Cool downtown in an uptown mansion


The latest collection from New York to pay homage to the city itself is Coach, which presented a subversive vision of luxury and style in a cold winter show on Monday afternoon.

Coach – Fall-Winter 2024 – 2025 – Women's clothing – Etats-Unis – New York – ©Launchmetrics/spotlight

Calendar-wise, this came after Tommy Hilfiger and before Michael Kors, and was by far the most original take on New York style. As designer Stuart Vevers reinvented classic ideas about fashion and design, hipster style takes on a contemporary twist.

For a downtown brand, this was also a very high-end location: inside a historic mansion on Fifth Avenue, around the corner from the Metropolitan Museum of Art. Almost as if the cast had crashed a rich kids' party and made it their own. And the net effect was a collection that cleverly challenged the very idea of ​​what luxury really is.

“It's the kids who run the establishment,” Stuart joked.

A key element was the way Vevers aged almost everything, adding street attitude and a sense of imperfection that suggests the clothes and accessories were loved and worn. Hence the taffeta dresses arrived crushed and wrinkled; spy coats were extravagantly large and sheepskin or denim jackets were patchworked.

For men, tuxedos were double-sized and never ironed; the jackets were wrinkled; and suitably faded leather coats in faded anthracite.

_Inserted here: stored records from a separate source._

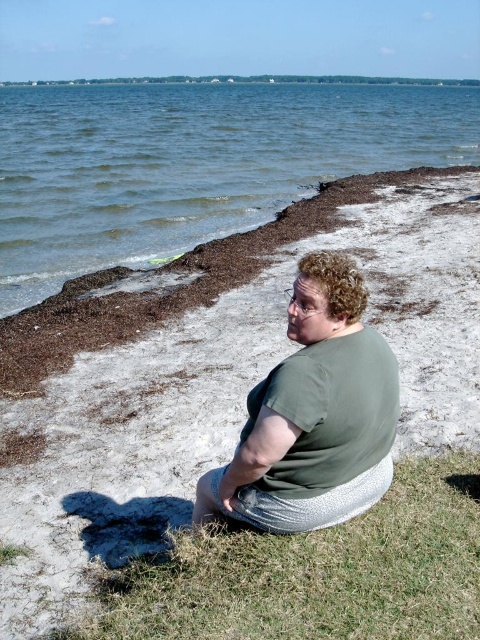 You are a photographer planning to take a portrait of the person in the scene. Considering the green grass at lower center and the green fabric shirt at center, which one is shorter in height?

The green grass at lower center is shorter in height compared to the green fabric shirt at center.

You are a drone operator who needs to capture a photo of the blue water at upper center and the green fabric shirt at center in the same frame. The drone can only capture a maximum distance of 130 feet between the closest and farthest objects. Will you be able to include both in the photo?

The distance between the blue water at upper center and the green fabric shirt at center is 132.54 feet, which exceeds the drone camera range of 130 feet. Therefore, both cannot be captured in the same frame.

You are standing at the edge of the brown sandy beach at lower left and want to walk towards the green fabric shirt at center. Which direction should you move in to get closer to the shirt?

You should move towards the center of the image because the green fabric shirt at center is closer to you than the brown sandy beach at lower left, which is further away. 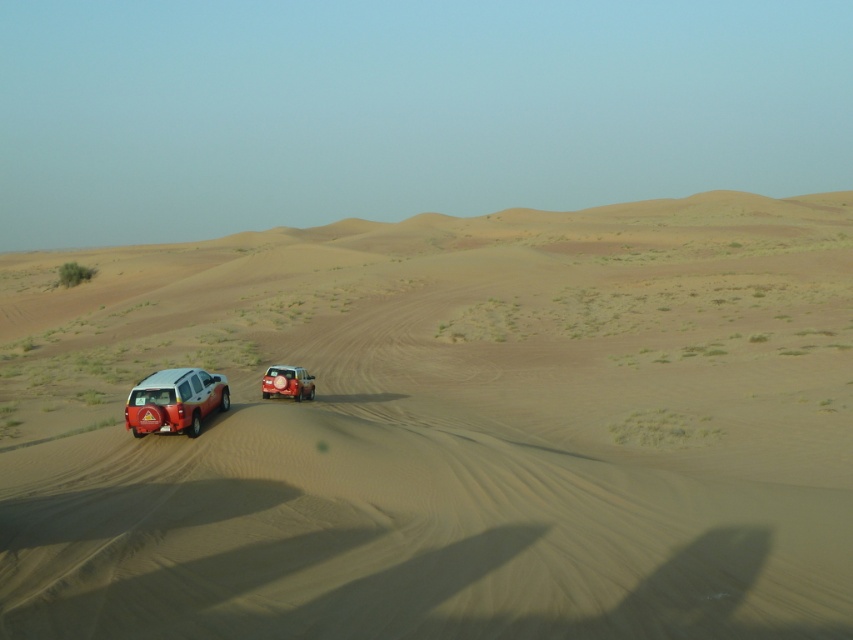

Coach – Fall-Winter 2024 – 2025 – Women's clothing – Etats-Unis – New York – ©Launchmetrics/spotlight

Even the washed and unpolished mechanic's boots for boys and girls. They all carried New York bags and trinkets: coffee mugs reading “I Love New York”; yellow checkered cabin toys; mini statues of liberty; Big Apples and even postcards of Central Park and the Empire State Building.

“I am still very focused on listening to the current generation, that has been one of my obsessions: youth culture. My goal is to see the tropes of classicism or even the codes of luxury through their lenses. While they are disrupting it, challenging it and making it their own,” explained UK-born Vevers, who celebrated his decade at the helm of Coach last September.

In fact, the collection was a clear recognition of a radical change in fashion. People are happy to buy vintage and second-hand items online and to gift and accept them. Which for a brand with nearly $7 billion in annual sales is a huge step forward.

“After more than 10 years here, I still see this city through the eyes of a boy growing up in Yorkshire. It is eternally fascinating and magical where the streets feel like a movie set,” he smiled.